**Goal of the exercise:**
If a line in the entries below includes "translation", pick it out and copy it.

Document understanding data

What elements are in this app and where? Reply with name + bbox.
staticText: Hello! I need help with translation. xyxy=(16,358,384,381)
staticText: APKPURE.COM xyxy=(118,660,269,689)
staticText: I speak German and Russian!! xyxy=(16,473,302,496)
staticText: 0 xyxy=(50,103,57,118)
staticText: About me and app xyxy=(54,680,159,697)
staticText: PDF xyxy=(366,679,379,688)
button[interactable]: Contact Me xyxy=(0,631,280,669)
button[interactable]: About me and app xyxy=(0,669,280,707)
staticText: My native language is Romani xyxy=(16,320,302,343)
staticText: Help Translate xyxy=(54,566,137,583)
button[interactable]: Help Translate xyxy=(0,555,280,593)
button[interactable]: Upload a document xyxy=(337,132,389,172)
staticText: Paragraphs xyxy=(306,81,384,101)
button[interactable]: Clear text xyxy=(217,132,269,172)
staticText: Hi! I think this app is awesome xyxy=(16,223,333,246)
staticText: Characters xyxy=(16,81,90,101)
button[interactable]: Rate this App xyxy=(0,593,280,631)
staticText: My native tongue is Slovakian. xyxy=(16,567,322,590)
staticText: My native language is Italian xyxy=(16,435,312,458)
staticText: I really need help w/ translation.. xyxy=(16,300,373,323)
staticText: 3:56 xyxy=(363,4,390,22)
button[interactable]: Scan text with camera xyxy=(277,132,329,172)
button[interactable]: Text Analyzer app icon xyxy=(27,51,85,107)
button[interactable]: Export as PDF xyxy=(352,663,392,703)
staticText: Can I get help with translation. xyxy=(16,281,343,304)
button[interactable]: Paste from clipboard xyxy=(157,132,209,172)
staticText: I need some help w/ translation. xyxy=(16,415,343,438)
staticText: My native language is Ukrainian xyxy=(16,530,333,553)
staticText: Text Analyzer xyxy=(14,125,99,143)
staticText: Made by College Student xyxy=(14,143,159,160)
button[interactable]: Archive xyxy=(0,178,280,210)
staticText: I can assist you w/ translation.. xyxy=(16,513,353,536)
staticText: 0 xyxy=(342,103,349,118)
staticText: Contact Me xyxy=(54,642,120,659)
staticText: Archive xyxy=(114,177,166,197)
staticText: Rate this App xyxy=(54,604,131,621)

* * *

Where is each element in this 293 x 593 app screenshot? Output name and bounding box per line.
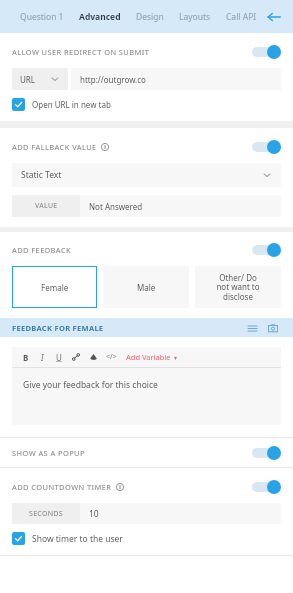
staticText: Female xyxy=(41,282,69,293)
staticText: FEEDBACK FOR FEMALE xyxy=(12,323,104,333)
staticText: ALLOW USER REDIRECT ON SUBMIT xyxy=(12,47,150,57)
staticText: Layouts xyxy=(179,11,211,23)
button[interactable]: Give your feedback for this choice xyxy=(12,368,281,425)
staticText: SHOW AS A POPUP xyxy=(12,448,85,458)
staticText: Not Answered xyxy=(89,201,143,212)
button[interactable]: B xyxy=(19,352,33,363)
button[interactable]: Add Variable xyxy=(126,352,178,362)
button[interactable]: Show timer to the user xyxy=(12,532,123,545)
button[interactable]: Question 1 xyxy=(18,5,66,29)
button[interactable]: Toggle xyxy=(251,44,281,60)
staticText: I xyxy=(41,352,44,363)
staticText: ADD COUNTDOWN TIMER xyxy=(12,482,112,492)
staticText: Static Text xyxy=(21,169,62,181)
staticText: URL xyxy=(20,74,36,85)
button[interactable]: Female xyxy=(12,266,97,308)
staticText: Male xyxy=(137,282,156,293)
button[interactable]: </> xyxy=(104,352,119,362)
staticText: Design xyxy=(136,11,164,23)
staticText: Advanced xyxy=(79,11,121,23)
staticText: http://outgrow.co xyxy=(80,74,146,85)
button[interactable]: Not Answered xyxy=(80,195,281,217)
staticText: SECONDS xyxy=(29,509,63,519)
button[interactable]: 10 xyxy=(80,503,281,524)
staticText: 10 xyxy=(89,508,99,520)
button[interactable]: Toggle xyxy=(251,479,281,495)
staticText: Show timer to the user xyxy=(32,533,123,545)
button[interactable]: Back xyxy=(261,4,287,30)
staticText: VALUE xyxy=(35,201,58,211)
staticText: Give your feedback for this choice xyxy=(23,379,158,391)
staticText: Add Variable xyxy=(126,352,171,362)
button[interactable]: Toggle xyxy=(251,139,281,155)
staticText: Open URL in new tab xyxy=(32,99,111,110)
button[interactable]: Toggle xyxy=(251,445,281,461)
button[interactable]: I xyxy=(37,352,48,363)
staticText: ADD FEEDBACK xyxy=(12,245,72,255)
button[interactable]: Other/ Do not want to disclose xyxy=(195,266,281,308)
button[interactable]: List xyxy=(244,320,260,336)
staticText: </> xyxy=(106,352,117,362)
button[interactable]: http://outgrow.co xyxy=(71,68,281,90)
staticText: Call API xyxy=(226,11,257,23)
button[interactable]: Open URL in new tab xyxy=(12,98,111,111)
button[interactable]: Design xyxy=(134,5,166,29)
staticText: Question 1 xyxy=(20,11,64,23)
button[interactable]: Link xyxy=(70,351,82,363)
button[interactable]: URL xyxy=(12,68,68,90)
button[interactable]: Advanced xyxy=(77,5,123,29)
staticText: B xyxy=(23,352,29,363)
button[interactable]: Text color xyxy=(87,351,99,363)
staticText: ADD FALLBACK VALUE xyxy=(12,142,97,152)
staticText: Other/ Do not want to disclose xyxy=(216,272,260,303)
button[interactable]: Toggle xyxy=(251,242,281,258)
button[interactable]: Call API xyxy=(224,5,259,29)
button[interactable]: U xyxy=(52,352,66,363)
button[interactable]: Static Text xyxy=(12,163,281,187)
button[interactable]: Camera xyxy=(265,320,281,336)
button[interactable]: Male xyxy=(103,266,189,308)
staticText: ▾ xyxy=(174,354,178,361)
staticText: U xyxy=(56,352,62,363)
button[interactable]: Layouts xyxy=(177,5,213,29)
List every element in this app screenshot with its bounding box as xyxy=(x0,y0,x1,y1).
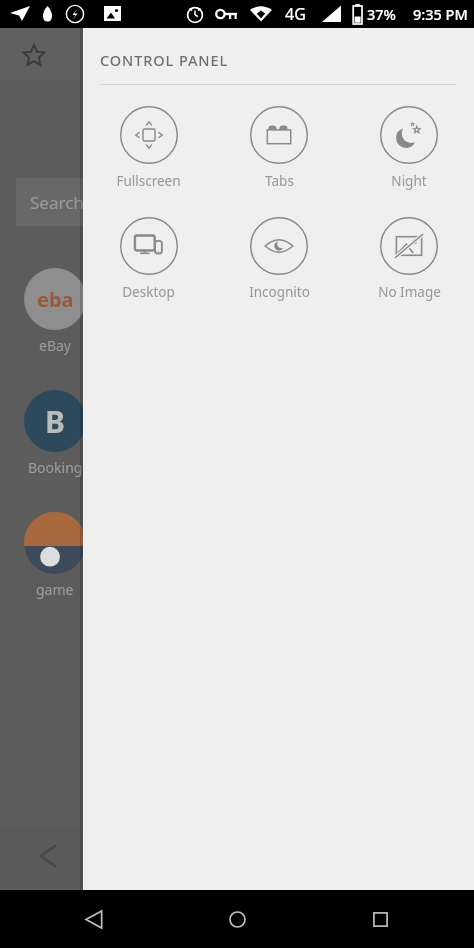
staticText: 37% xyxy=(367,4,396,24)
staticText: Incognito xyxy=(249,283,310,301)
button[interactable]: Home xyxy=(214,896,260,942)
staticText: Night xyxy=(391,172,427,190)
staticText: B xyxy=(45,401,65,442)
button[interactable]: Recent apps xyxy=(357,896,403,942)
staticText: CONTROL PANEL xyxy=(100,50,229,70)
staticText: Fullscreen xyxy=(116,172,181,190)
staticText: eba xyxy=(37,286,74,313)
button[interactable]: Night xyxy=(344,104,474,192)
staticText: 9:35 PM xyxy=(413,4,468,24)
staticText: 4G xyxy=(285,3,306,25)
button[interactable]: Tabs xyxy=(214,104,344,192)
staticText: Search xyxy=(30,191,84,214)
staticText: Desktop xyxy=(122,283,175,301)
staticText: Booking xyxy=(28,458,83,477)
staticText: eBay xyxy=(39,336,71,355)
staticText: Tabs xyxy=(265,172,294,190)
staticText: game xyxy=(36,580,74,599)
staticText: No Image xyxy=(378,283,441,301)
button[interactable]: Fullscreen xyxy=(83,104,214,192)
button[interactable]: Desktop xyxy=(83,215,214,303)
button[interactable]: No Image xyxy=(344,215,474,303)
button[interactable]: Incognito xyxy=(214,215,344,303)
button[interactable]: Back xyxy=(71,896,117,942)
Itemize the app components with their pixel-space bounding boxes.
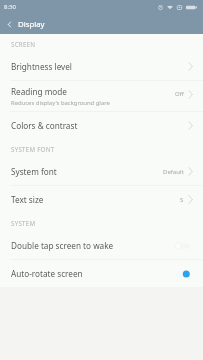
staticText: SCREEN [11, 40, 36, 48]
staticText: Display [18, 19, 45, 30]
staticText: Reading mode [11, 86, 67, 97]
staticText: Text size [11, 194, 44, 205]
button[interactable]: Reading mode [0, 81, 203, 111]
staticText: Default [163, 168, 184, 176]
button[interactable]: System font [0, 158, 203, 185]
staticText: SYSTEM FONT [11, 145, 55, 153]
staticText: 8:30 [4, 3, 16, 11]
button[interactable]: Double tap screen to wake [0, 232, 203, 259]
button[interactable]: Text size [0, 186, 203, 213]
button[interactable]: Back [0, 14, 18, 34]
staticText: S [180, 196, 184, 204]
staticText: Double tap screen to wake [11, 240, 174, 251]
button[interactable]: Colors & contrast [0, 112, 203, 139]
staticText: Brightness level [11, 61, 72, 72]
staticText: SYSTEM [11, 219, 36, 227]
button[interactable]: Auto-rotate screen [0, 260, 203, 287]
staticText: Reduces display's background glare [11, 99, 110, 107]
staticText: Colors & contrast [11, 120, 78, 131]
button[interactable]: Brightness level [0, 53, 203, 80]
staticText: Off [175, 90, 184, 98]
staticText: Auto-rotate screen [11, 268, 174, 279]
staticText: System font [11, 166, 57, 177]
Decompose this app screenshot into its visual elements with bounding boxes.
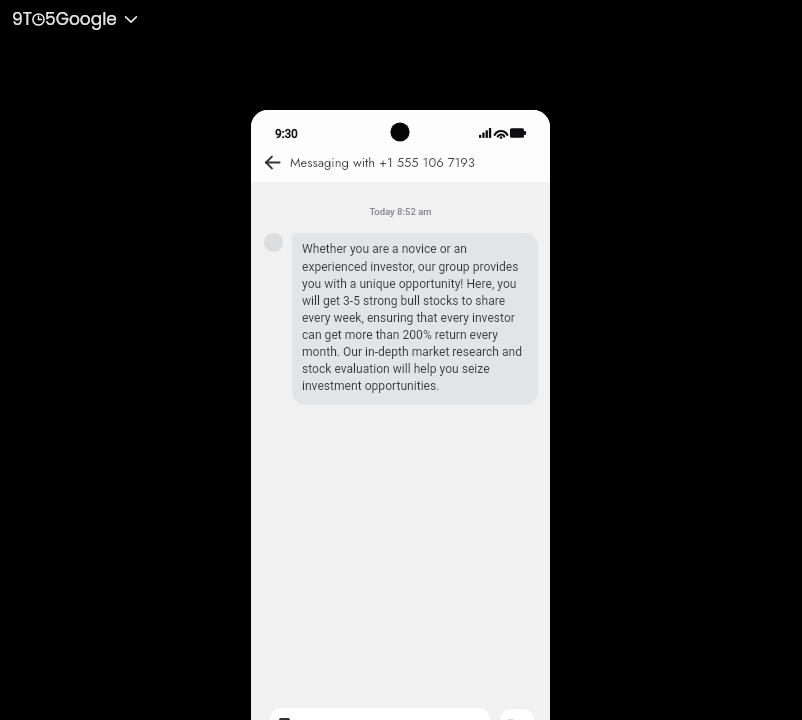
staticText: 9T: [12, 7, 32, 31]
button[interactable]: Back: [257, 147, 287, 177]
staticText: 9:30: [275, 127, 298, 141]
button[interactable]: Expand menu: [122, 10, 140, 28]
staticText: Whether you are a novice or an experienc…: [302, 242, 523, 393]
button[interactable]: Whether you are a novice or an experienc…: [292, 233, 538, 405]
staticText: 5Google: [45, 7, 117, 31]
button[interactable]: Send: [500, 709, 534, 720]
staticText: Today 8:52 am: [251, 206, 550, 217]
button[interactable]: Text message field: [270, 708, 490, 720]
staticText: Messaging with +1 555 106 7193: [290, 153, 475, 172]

**Exercise answer:**
staticText: Hello! I need help with translation. xyxy=(16,358,384,381)
staticText: I really need help w/ translation.. xyxy=(16,300,373,323)
staticText: Can I get help with translation. xyxy=(16,281,343,304)
staticText: I need some help w/ translation. xyxy=(16,415,343,438)
staticText: I can assist you w/ translation.. xyxy=(16,513,353,536)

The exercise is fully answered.